La chronologie des médias pourrait être maintenue

La chronologie des médias pourrait être maintenue

Les professionnels du cinéma souhaiteraient que la chronologie des médias, qui permet de voir un film 4 mois en VODe t 36 mois en SVOD après sa sortie en salles, soit maintenue.

Publié le 23 janvier 2012 - 16:30 par La rédaction

La chronologie des médias devrait restée inchangée

Les professionnels du cinéma ne verraient pas d’un bon oeil le raccourcissement de la chronologie des médias. Pour l’instant, un film sorti en salles est disponible 4 mois après en VOD et 36 mois après en SVOD (VOD par abonnement). Ce délai ne pourrait donc ne pas bouger d’un iota. Comme l’expliquent nos confrères de ZDNet, le Centre national du cinéma (CNC) réunit ces différents acteurs pour une phase de renégociation autour de la chronologie des médias. Entérinée le 6 juillet 2009, elle peut être « dénoncée » par lettre recommandée par l’une des parties ayant signé cette chronologie, trois mois avant la date butoir (soit le 6 avril), ou bien être tacitement reconduite.
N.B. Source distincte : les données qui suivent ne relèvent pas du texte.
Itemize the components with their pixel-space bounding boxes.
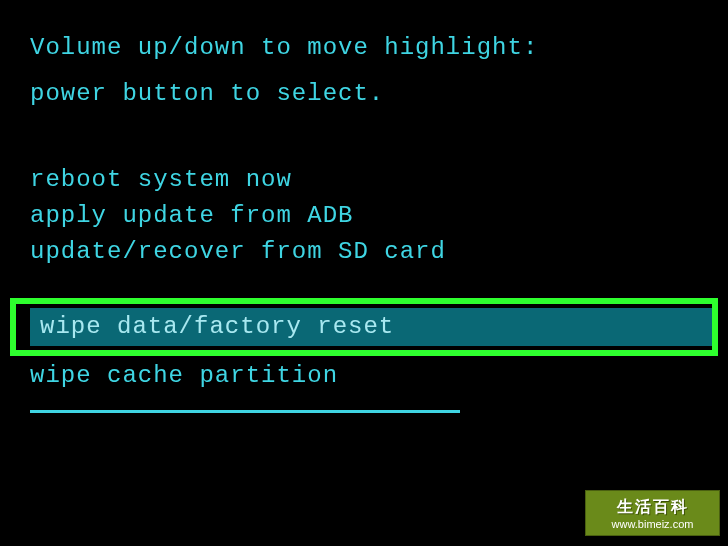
instruction-line-2: power button to select. bbox=[30, 76, 728, 112]
menu-item-reboot[interactable]: reboot system now bbox=[30, 162, 728, 198]
menu-item-update-sd[interactable]: update/recover from SD card bbox=[30, 234, 728, 270]
instruction-line-1: Volume up/down to move highlight: bbox=[30, 30, 728, 66]
menu-separator bbox=[30, 410, 460, 413]
menu-item-wipe-cache[interactable]: wipe cache partition bbox=[30, 358, 338, 394]
menu-item-wipe-data-selected[interactable]: wipe data/factory reset bbox=[30, 308, 718, 346]
watermark-url: www.bimeiz.com bbox=[612, 518, 694, 530]
watermark-badge: 生活百科 www.bimeiz.com bbox=[585, 490, 720, 536]
menu-item-apply-adb[interactable]: apply update from ADB bbox=[30, 198, 728, 234]
recovery-screen: Volume up/down to move highlight: power … bbox=[0, 0, 728, 270]
watermark-title: 生活百科 bbox=[617, 497, 689, 518]
spacer bbox=[30, 122, 728, 162]
menu-below-selected: wipe cache partition bbox=[30, 358, 338, 394]
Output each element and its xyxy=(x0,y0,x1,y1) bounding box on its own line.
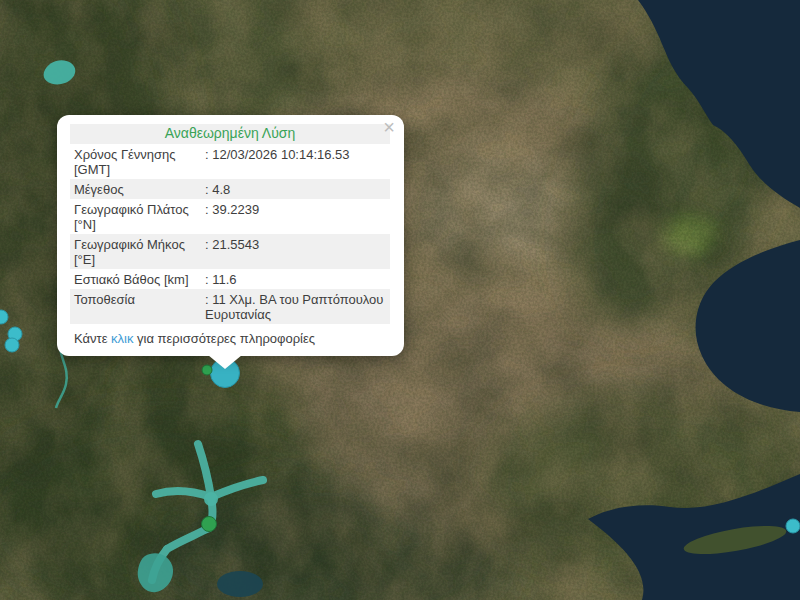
row-value: : 4.8 xyxy=(205,179,390,199)
row-latitude: Γεωγραφικό Πλάτος [°N] : 39.2239 xyxy=(70,199,390,234)
popup-title: Αναθεωρημένη Λύση xyxy=(70,124,390,144)
row-label: Χρόνος Γέννησης [GMT] xyxy=(70,144,205,179)
more-info-link[interactable]: κλικ xyxy=(111,331,133,346)
popup-footer: Κάντε κλικ για περισσότερες πληροφορίες xyxy=(70,329,390,346)
earthquake-marker[interactable] xyxy=(0,310,9,325)
row-origin-time: Χρόνος Γέννησης [GMT] : 12/03/2026 10:14… xyxy=(70,144,390,179)
row-label: Μέγεθος xyxy=(70,179,205,199)
row-value: : 21.5543 xyxy=(205,234,390,269)
row-value: : 39.2239 xyxy=(205,199,390,234)
close-icon[interactable]: × xyxy=(383,117,395,137)
map-viewport: × Αναθεωρημένη Λύση Χρόνος Γέννησης [GMT… xyxy=(0,0,800,600)
row-depth: Εστιακό Βάθος [km] : 11.6 xyxy=(70,269,390,289)
row-value: : 11.6 xyxy=(205,269,390,289)
row-label: Γεωγραφικό Μήκος [°E] xyxy=(70,234,205,269)
row-value: : 12/03/2026 10:14:16.53 xyxy=(205,144,390,179)
earthquake-marker[interactable] xyxy=(201,516,217,532)
row-magnitude: Μέγεθος : 4.8 xyxy=(70,179,390,199)
earthquake-marker[interactable] xyxy=(5,338,20,353)
row-location: Τοποθεσία : 11 Χλμ. ΒΑ του Ραπτόπουλου Ε… xyxy=(70,289,390,324)
row-longitude: Γεωγραφικό Μήκος [°E] : 21.5543 xyxy=(70,234,390,269)
footer-text: Κάντε xyxy=(74,331,111,346)
footer-text: για περισσότερες πληροφορίες xyxy=(133,331,315,346)
row-label: Γεωγραφικό Πλάτος [°N] xyxy=(70,199,205,234)
row-label: Τοποθεσία xyxy=(70,289,205,324)
row-label: Εστιακό Βάθος [km] xyxy=(70,269,205,289)
earthquake-marker[interactable] xyxy=(786,519,800,534)
popup-tail xyxy=(208,355,242,369)
row-value: : 11 Χλμ. ΒΑ του Ραπτόπουλου Ευρυτανίας xyxy=(205,289,390,324)
popup-content: Αναθεωρημένη Λύση Χρόνος Γέννησης [GMT] … xyxy=(57,115,404,356)
earthquake-popup: × Αναθεωρημένη Λύση Χρόνος Γέννησης [GMT… xyxy=(57,115,404,356)
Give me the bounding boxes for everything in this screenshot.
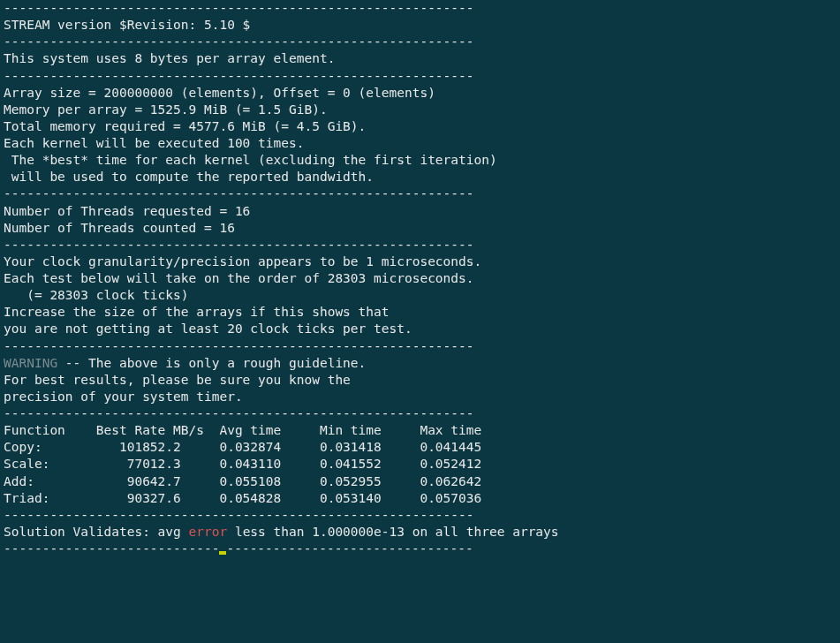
test-duration: Each test below will take on the order o… — [4, 271, 474, 285]
increase-note-2: you are not getting at least 20 clock ti… — [4, 322, 412, 336]
clock-ticks: (= 28303 clock ticks) — [4, 288, 189, 302]
warning-text-3: precision of your system timer. — [4, 390, 243, 404]
bytes-per-element: This system uses 8 bytes per array eleme… — [4, 51, 335, 65]
table-row: Copy: 101852.2 0.032874 0.031418 0.04144… — [4, 440, 481, 454]
table-row: Scale: 77012.3 0.043110 0.041552 0.05241… — [4, 457, 481, 471]
warning-text-2: For best results, please be sure you kno… — [4, 373, 351, 387]
array-size: Array size = 200000000 (elements), Offse… — [4, 86, 435, 100]
separator-partial-2: -------------------------------- — [226, 541, 473, 556]
separator: ----------------------------------------… — [4, 238, 474, 252]
separator: ----------------------------------------… — [4, 339, 474, 353]
clock-granularity: Your clock granularity/precision appears… — [4, 254, 481, 269]
separator: ----------------------------------------… — [4, 406, 474, 420]
memory-per-array: Memory per array = 1525.9 MiB (= 1.5 GiB… — [4, 102, 328, 117]
separator-partial: ---------------------------- — [4, 541, 219, 556]
warning-text-1: -- The above is only a rough guideline. — [57, 356, 366, 370]
best-time-note-1: The *best* time for each kernel (excludi… — [4, 153, 497, 167]
separator: ----------------------------------------… — [4, 1, 474, 15]
table-header: Function Best Rate MB/s Avg time Min tim… — [4, 423, 481, 437]
increase-note-1: Increase the size of the arrays if this … — [4, 305, 390, 319]
separator: ----------------------------------------… — [4, 69, 474, 83]
separator: ----------------------------------------… — [4, 508, 474, 522]
terminal-output: ----------------------------------------… — [0, 0, 840, 557]
best-time-note-2: will be used to compute the reported ban… — [4, 170, 374, 184]
table-row: Triad: 90327.6 0.054828 0.053140 0.05703… — [4, 491, 481, 505]
solution-prefix: Solution Validates: avg — [4, 525, 189, 539]
threads-counted: Number of Threads counted = 16 — [4, 221, 235, 235]
solution-suffix: less than 1.000000e-13 on all three arra… — [227, 525, 558, 539]
version-line: STREAM version $Revision: 5.10 $ — [4, 18, 250, 32]
warning-label: WARNING — [4, 356, 57, 370]
threads-requested: Number of Threads requested = 16 — [4, 204, 250, 218]
separator: ----------------------------------------… — [4, 34, 474, 49]
kernel-exec: Each kernel will be executed 100 times. — [4, 136, 304, 150]
error-word: error — [189, 525, 228, 539]
table-row: Add: 90642.7 0.055108 0.052955 0.062642 — [4, 474, 481, 488]
separator: ----------------------------------------… — [4, 186, 474, 200]
total-memory: Total memory required = 4577.6 MiB (= 4.… — [4, 119, 366, 133]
Globalement, toutes les parties autour de la table ne sont pas favorables à une réduction du délai d’accessibilité des oeuvres. Le syndicat des Éditeurs de VOD estime même que la disponibilité des films en SVOD dans un délai inférieur à 36 mois serait une nuisance pour la VOD à l’acte, la première cannibalisant les revenus de la seconde. Même son de cloche du côté de Canal +, qui propose pourtant une offre de SVOD, CanalPlay Infinity, qui ne dispose pas pour l’instant d’un catalogue très étoffé. Seules quelques améliorations seraient envisagées (notamment par Arte), mais uniquement sur des films dont la diffusion en salles peut être considérée comme confidentielle.

Le piratage numérique traduit pourtant un engouement pour les films et séries

Pourtant, dans le détail des chiffres rendus publics par le CNC, on peut s’apercevoir que seulement 60 % des films sortis en salles sont exploités en VOD, ou même sur DVD. À l’heure où le piratage numérique fait parler de lui avec la fermeture des services Megaupload et des sites de streaming « Allostreaming » en France, dont le succès traduit un réel engouement des internautes pour les films et séries, on peut se demander quel intérêt ont les acteurs de l’industrie cinématographique de ne pas proposer légalement des oeuvres dématérialisées le plus rapidement possible… Peut-être la peur, comme le rappelle ZDNet, de voir arriver des concurrents étrangers tels qu’Amazon ou Netflix dans l’Hexagone.